There are many newly discovered benefits that spicy food can provide. Some of those include:
- Fat Loss – Capsaicin, the compound found in spicy food that gives spicy food its kick has been linked to boosting the metabolism and being an effective appetite suppressant. According to The New York Times, eating spicy foods can increase the metabolism by up to 8% for a short while after eating spicy food. In another study posted in the British Journal of Nutrition, participants who ate spicy red peppers with their appetizer before lunch consumed fewer calories during their meal and before dinner.
- Reduce Cholesterol – Capsaicin is responsible for assisting in lowering bad cholesterol. According to a study done by the American Chemical Society, capsaicin assisted in getting rid of cholesterol by increasing the rate in which the body breaks it down. They also found that it blocks a gene that has been found to narrow the arteries, thereby increase blood flow within the arteries.
- Cancer Prevention – Certain spicy foods act as a cancer preventative. Turmeric, an Indian spice contains an antioxidant called curcumin which has shown some anti-cancer properties in laboratory tests. Capsaicin has been shown to slow growth of prostate cancer cells according to the American Cancer Society, however not enough tests have been done yet to fully verify that the same effect can happen in humans.
- Relieve Stress – Feeling stressed out? Eating spicy foods has been shown to boost your brain’s production of ‘feel-good’ hormones such as seratonin that can help ease depression and stress.

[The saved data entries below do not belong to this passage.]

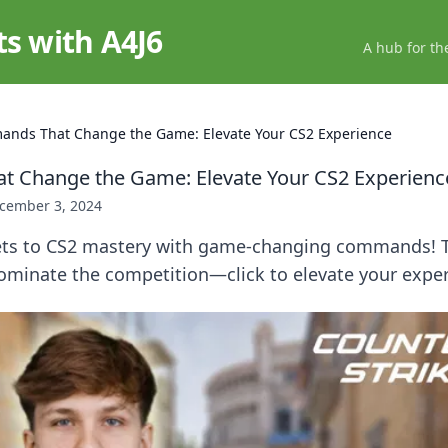
ts with A4J6
A hub for th
nds That Change the Game: Elevate Your CS2 Experience
 Change the Game: Elevate Your CS2 Experienc
cember 3, 2024
ets to CS2 mastery with game-changing commands! 
minate the competition—click to elevate your exper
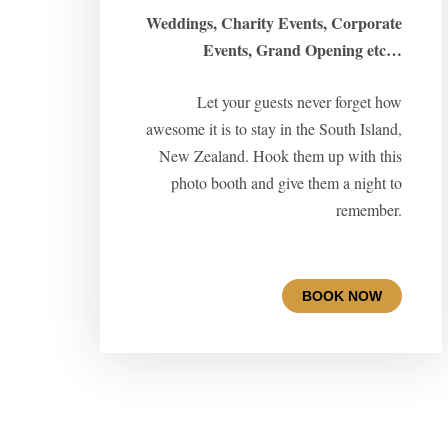
Weddings, Charity Events, Corporate
Events, Grand Opening etc…
Let your guests never forget how
awesome it is to stay in the South Island,
New Zealand. Hook them up with this
photo booth and give them a night to
remember.
BOOK NOW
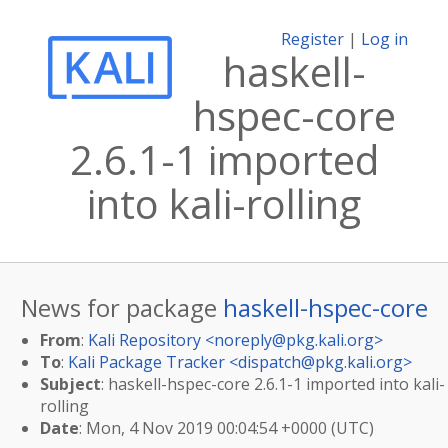
Register
|
Log in
haskell-
hspec-core
2.6.1-1 imported
into kali-rolling
News for package
haskell-hspec-core
From
:
Kali Repository <
noreply@pkg.kali.org
>
To
:
Kali Package Tracker <
dispatch@pkg.kali.org
>
Subject
: haskell-hspec-core 2.6.1-1 imported into kali-
rolling
Date
: Mon, 4 Nov 2019 00:04:54 +0000 (UTC)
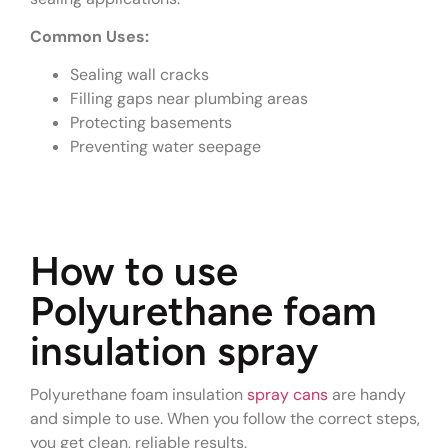
Common Uses:
Sealing wall cracks
Filling gaps near plumbing areas
Protecting basements
Preventing water seepage
How to use
Polyurethane foam
insulation spray
Polyurethane foam insulation
spray cans
are handy
and simple to use. When you follow the correct steps,
you get clean, reliable results.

- Break Down Fat – We’ve all been guilty of loading up on a high fatty meal on occasion. Lucky for you, the next time you down a tasty meal that’s high in fat content you might be able to reduce the damage it will do to your fitness goals. A Pennsylvania State University study found that participants that ate a meal high in fat that was seasoned with some spicy herbs and cinnamon had lowered their triglyceride response by 31% and their insulin response by 21%. Triglycerides are associated with both diabetes and heart disease (the lower the better). Insulin is known to store unused glucose as fat.
Spicy Ingredients Don’t Make Miracles Happen
Keep in mind that adding spicy ingredients to a dish won’t magically make junk food healthy. While I wish as much as you do that all I have to do is add crushed red pepper to my slice of pizza to make it healthy, or habanero sauce to my burger to shed some pounds, it just isn’t going to happen.
Spicy ingredients make healthy dishes even healthier which is why I recommend adding some spice to some of your meals.
One quick way I add a little spice to my meals is to add a little bit of crushed red pepper or sriracha sauce to my marinated chicken breast and cook it in the skillet. It gives a bland slice of chicken a little extra zing which is much needed to bring out some flavor without packing on the calories.
What is your favorite way to add a little spice to your meals?